--- What is being asked ---
The answer must be every line of the records below that holds the word "сайта".

--- Given records ---
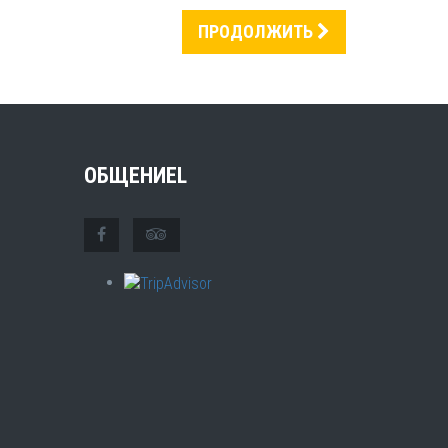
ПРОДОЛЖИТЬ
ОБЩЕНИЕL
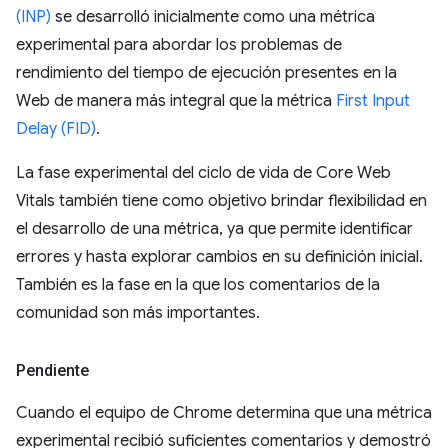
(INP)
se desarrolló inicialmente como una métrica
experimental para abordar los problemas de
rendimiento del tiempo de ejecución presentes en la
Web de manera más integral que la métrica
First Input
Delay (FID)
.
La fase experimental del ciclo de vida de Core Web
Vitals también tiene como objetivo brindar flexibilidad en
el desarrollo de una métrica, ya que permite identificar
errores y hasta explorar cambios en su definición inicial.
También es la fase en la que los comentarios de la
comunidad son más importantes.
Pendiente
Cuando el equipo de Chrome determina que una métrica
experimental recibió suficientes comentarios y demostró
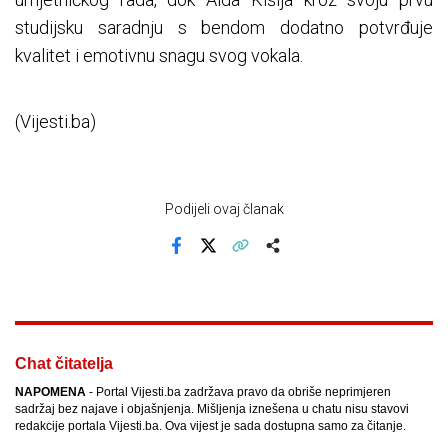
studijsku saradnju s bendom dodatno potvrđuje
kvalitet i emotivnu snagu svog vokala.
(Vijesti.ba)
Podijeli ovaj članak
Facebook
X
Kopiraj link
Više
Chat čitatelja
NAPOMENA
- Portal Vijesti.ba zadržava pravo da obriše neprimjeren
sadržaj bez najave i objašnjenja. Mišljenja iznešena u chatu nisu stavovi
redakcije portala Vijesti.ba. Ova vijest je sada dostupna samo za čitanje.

--

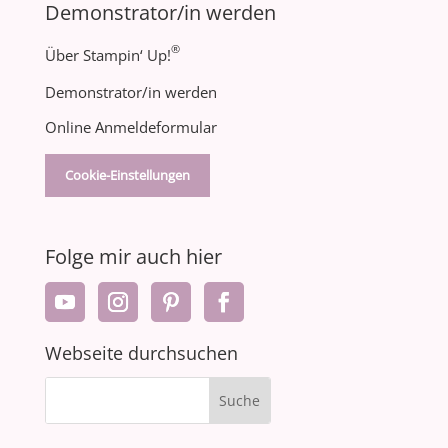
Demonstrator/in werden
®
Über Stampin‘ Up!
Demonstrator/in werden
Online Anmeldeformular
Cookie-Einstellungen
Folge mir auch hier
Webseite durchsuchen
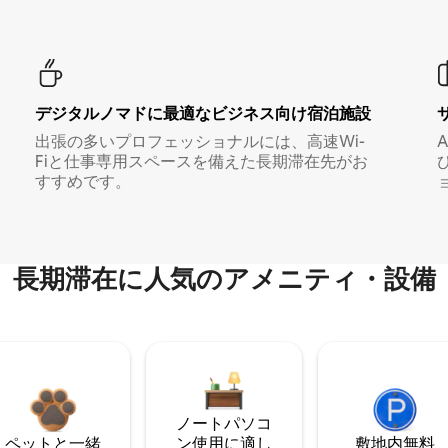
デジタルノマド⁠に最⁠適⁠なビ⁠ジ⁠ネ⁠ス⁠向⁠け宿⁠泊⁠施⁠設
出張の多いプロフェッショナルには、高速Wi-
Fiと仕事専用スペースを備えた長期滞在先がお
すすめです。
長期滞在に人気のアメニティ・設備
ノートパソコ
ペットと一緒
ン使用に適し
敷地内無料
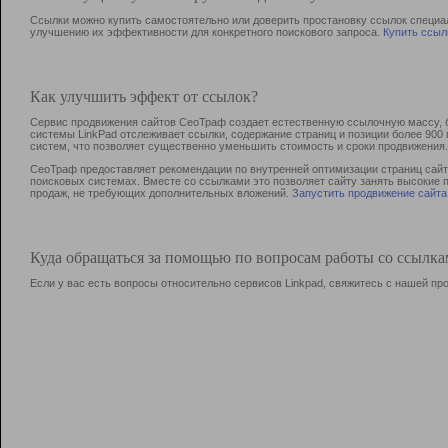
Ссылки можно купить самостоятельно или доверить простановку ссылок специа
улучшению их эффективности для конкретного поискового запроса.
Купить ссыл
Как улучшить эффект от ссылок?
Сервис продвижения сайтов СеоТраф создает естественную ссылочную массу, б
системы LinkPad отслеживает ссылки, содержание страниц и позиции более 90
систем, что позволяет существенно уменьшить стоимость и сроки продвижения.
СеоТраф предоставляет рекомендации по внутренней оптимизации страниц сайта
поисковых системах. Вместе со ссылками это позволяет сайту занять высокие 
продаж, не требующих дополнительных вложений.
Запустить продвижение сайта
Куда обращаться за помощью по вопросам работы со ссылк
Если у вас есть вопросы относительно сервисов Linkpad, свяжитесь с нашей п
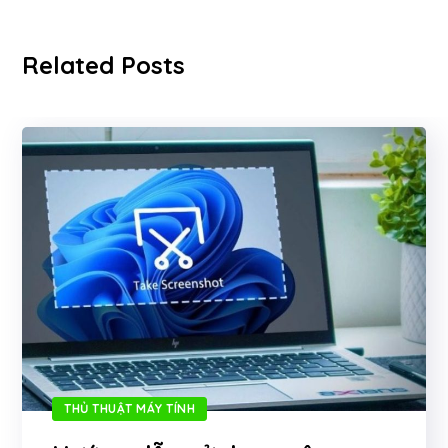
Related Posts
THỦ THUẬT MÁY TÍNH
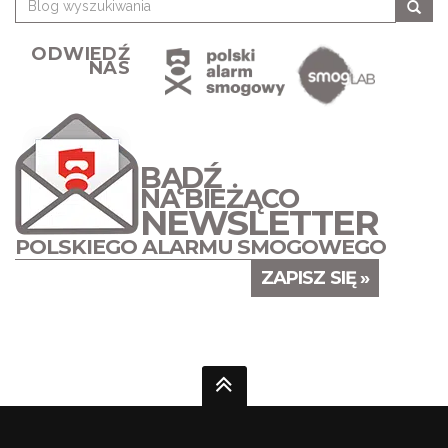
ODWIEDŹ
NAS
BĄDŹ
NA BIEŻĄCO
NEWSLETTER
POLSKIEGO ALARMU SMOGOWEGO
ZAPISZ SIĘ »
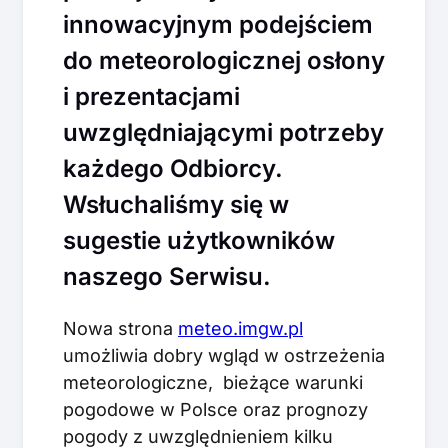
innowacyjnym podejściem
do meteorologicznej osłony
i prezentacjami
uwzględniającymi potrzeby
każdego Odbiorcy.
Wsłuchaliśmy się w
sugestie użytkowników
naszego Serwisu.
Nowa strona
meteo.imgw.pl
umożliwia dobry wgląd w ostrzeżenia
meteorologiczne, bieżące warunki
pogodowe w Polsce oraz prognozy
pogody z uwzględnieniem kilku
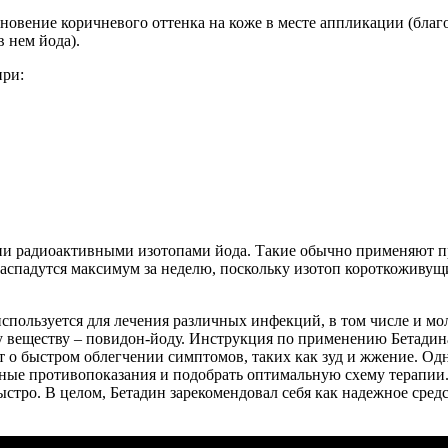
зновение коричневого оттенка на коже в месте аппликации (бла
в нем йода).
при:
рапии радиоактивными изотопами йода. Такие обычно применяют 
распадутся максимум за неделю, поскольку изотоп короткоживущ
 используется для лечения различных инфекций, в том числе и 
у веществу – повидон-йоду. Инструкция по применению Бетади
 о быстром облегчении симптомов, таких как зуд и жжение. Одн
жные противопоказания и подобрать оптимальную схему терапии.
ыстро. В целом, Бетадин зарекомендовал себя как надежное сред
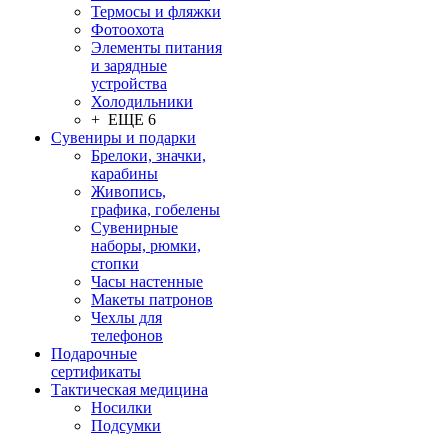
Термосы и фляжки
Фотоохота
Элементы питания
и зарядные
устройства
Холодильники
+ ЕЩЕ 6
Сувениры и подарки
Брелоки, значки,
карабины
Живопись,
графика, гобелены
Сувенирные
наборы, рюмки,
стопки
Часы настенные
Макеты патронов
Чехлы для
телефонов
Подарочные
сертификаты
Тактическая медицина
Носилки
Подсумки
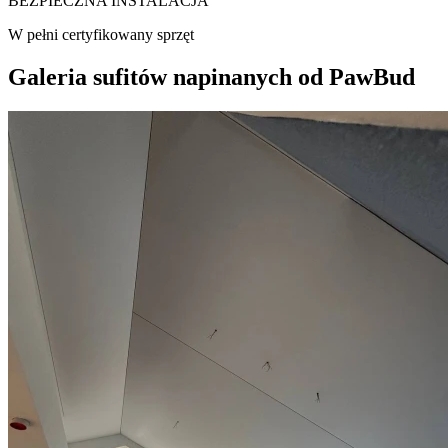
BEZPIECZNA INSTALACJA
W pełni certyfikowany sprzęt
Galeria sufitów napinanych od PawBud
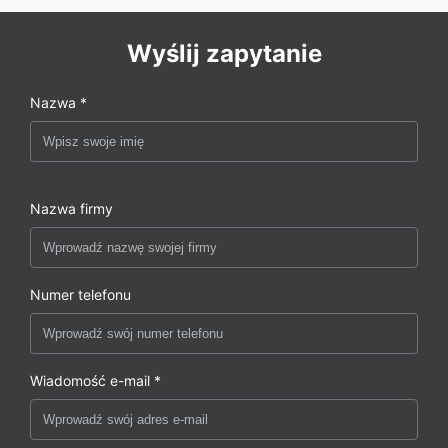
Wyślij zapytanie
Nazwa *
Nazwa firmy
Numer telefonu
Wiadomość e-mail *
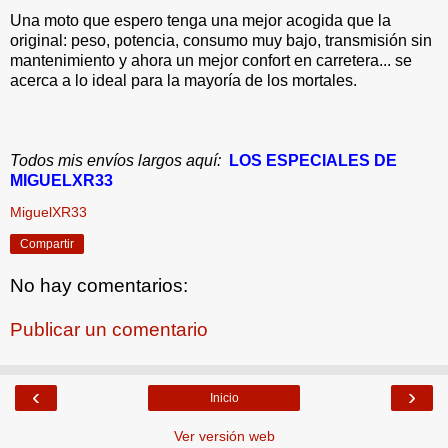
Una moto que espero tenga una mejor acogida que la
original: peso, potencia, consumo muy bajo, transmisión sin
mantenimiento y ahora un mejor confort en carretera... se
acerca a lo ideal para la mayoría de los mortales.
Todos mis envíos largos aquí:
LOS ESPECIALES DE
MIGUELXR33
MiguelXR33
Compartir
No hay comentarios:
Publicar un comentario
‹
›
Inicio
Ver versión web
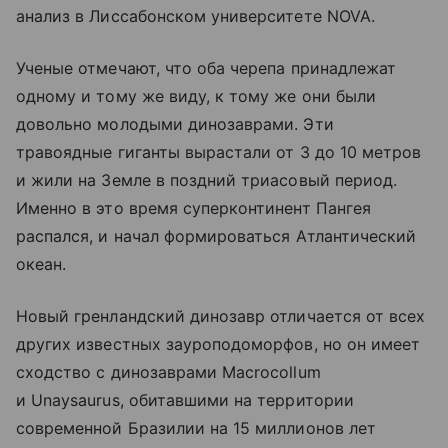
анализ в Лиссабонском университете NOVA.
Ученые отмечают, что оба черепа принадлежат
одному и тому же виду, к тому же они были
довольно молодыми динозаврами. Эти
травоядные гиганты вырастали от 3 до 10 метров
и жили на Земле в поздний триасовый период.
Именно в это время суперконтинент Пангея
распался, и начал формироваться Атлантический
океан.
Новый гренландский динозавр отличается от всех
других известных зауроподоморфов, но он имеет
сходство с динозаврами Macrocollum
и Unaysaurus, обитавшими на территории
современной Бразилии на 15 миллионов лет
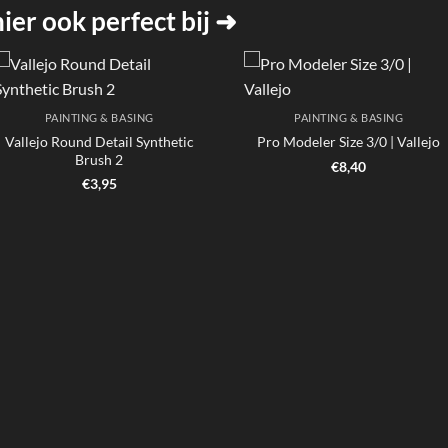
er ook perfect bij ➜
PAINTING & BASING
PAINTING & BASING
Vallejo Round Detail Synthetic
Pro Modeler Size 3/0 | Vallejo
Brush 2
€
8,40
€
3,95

--- Answer to this task ---
СеоТраф предоставляет рекомендации по внутренней оптимизации страниц сайта
Запустить продвижение сайта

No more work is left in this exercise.